COIN DEALER MAURICE A. STORCK

With the loss of Catherine Bullowa-Moore, some have wondered - who is now the oldest living U.S. coin dealer? Eric Newman has sold coins, but has always been a collector. Harvey Stack and Dave Bowers have a lot of decades under their belts, but Alan Weinberg has another candidate in mind. -Editor

Alan writes:

The longest living professional coin dealer is Maurice A. Storck who retired in 1970 from the coin & stamp business, now lives in Tucson AZ, is alert and well and approaching 100 years, and still mans a bourse booth at the Tucson Veteran's regular stamp and coin meeting. He physically attended the 1954 Sotheby's King Farouk Cairo Egypt auction, successfully bidding and reportedly still owns some of the Farouk bulk lots intact - including one auction lot of large cents, 1793 up.

Maurice is one of the few remaining veterans who survived the Pearl Harbor Japanese sneak attack and went on to fight in Guadalcanal, the Solomon Islands and the Philippines until he was wounded.
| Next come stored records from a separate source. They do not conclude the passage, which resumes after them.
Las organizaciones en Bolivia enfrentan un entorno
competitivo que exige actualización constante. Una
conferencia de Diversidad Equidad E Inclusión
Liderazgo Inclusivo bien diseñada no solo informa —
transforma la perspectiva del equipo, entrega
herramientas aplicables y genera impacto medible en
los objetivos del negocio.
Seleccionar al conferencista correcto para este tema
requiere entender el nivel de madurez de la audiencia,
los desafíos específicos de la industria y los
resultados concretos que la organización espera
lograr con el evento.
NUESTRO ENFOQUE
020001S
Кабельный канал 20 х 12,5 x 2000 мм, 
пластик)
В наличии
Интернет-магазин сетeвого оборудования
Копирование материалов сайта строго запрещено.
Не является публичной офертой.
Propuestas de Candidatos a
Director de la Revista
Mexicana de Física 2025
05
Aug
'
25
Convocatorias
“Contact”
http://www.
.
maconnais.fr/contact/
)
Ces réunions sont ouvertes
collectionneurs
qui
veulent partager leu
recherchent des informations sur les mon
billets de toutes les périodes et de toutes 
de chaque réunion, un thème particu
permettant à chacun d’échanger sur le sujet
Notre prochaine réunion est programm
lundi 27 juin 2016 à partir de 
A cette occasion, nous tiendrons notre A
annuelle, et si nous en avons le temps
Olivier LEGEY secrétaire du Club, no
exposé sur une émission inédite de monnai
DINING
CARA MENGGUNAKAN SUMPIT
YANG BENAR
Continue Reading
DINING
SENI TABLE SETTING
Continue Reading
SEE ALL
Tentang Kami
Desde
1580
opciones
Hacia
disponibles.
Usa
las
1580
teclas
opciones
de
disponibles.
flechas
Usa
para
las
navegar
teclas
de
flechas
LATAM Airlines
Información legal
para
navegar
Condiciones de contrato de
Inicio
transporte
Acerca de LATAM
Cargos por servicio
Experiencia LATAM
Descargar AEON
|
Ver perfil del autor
A reporter interviewed Storck in an article published May 25, 2014. Here's an excerpt. -Editor

MAURICE A. STORCK ME: Welcome Maurice, and thank you for your service to our country. Maurice, what are you up to these days?

Well, I work 40 to 60 hours a week volunteering at the VA for the past 6 years plus. I handle the stamp and coin program for the whole USA, sending out stamps, coins, Sports Cards to shut-in and disabled veterans for rehabilitation. I’ve got over 47,000 hours volunteer work there. It might be the most volunteer hours anybody’s got in the United States.[laughter]. [Note: Maurice heads up the Veterans National Stamp and Coin Club at the VA in Tucson]

ME: When did you start doing that and why?

Well, I’ve been in the stamp and coin business all my life, and I retired April 1st 1970, and I travelled in a motorhome with my wife for ten years around the country; then after that, well I had to have something to do so I contacted the VA. I’ve recovered 100% medically, so it was natural for me to do it, actually.

ME: So, how did you end up at Pearl Harbor, of all places?

I used to be in the old Hawaiian Division, in fact I’m perhaps the only living member of the old Hawaiian Division; and I was in the Hawaiian Division for over a year before Pearl Harbor.

ME: Did you have any warning about the attack?

Oh, shit no! The night before I was selling show stubs at the movie theater in Scofield. We had no warning whatsoever. In fact, of my company, there was only about 6 of 198 that was in the barracks. All the others was all around the island, some were married and at home and so forth.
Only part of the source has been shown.